Re: [PATCH v3 1/2] exec: add PR_HIDE_SELF_EXE prctl

From: Andrei Vagin
Date: Fri Feb 24 2023 - 19:27:27 EST


On Mon, Jan 30, 2023 at 11:06:02AM +0100, Christian Brauner wrote:
> On Mon, Jan 30, 2023 at 10:53:31AM +0100, Christian Brauner wrote:
> > On Sun, Jan 29, 2023 at 01:12:45PM -0500, Colin Walters wrote:
> > >
> > >
> > > On Sun, Jan 29, 2023, at 11:58 AM, Christian Brauner wrote:
> > > > On Sun, Jan 29, 2023 at 08:59:32AM -0500, Colin Walters wrote:
> > > >>
> > > >>
> > > >> On Wed, Jan 25, 2023, at 11:30 AM, Giuseppe Scrivano wrote:
> > > >> >
> > > >> > After reading some comments on the LWN.net article, I wonder if
> > > >> > PR_HIDE_SELF_EXE should apply to CAP_SYS_ADMIN in the initial user
> > > >> > namespace or if in this case root should keep the privilege to inspect
> > > >> > the binary of a process. If a container runs with that many privileges
> > > >> > then it has already other ways to damage the host anyway.
> > > >>
> > > >> Right, that's what I was trying to express with the "make it work the same as map_files". Hiding the entry entirely even for initial-namespace-root (real root) seems like it's going to potentially confuse profiling/tracing/debugging tools for no good reason.
> > > >
> > > > If this can be circumvented via CAP_SYS_ADMIN
> > >
> > > To be clear, I'm proposing CAP_SYS_ADMIN in the current user namespace at the time of the prctl(). (Or if keeping around a reference just for this is too problematic, perhaps hardcoding to the init ns)
> >
> > Oh no, I fully understand. The point was that the userspace fix protects
> > even against attackers with CAP_SYS_ADMIN in init_user_ns. And that was
> > important back then and is still relevant today for some workloads.
> >
> > For unprivileged containers where host and container are separate by a
> > meaningful user namespace boundary this whole mitigation is irrelevant
> > as the binary can't be overwritten.
> >
> > >
> > > A process with CAP_SYS_ADMIN in a child namespace would still not be able to read the binary.
> > >
> > > > then this mitigation
> > > > becomes immediately way less interesting because the userspace
> > > > mitigation we came up with protects against CAP_SYS_ADMIN as well
> > > > without any regression risk.
> > >
> > > The userspace mitigation here being "clone self to memfd"? But that's a sufficiently ugly workaround that it's created new problems; see https://lwn.net/Articles/918106/
> >
> > But this is a problem with the memfd api not with the fix. Following the
> > thread the ability to create executable memfds will stay around. As it
> > should be given how long this has been supported. And they have backward
> > compatibility in mind which is great.
>
> Following up from yesterday's promise to check with the criu org I'm
> part of: this is going to break criu unforunately as it dumps (and
> restores) /proc/self/exe. Even with an escape hatch we'd still risk
> breaking it. Whereas again, the memfd solution doesn't cause those
> issues.
>
> Don't get me wrong it's pretty obvious that I was pretty supportive of
> this fix especially because it looked rather simple but this is turning
> out to be less simple than we tought. I don't think that this is worth
> it given the functioning fixes we already have.
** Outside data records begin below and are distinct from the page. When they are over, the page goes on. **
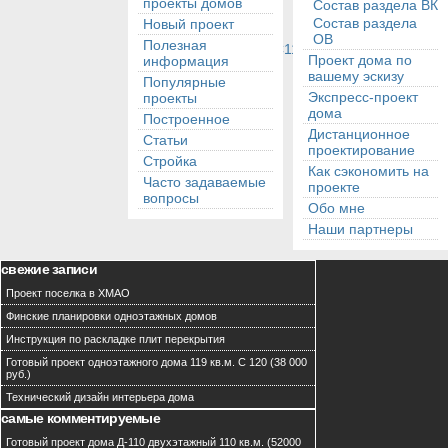
проекты домов
Состав раздела ВК
Состав раздела
Новый проект
ОВ
Полезная
Проект дома по
информация
вашему эскизу
Популярные
Экспресс-проект
проекты
дома
Построенное
Дистанционное
Статьи
проектирование
Стройка
Как сэкономить на
Часто задаваемые
проекте
вопросы
Обо мне
Наши партнеры
свежие записи
Проект поселка в ХМАО
Финские планировки одноэтажных домов
Инструкция по раскладке плит перекрытия
Готовый проект одноэтажного дома 119 кв.м. С 120 (38 000
руб.)
Технический дизайн интерьера дома
самые комментируемые
Готовый проект дома Д-110 двухэтажный 110 кв.м. (52000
btw: can we use PR_SET_MM_EXE_FILE or PR_SET_MM_MAP (prctl_map.exe_fd) to
set a dummy exe. Will it have the required effect?

>
> The good thing is that - even if it will take a longer - that Aleksa's
> patchset will provide a more general solution by making it possible for
> runc/crun/lxc to open the target binary with a restricted upgrade mask
> making it impossible to open the binary read-write again. This won't
> break criu and will fix this issue and is generally useful.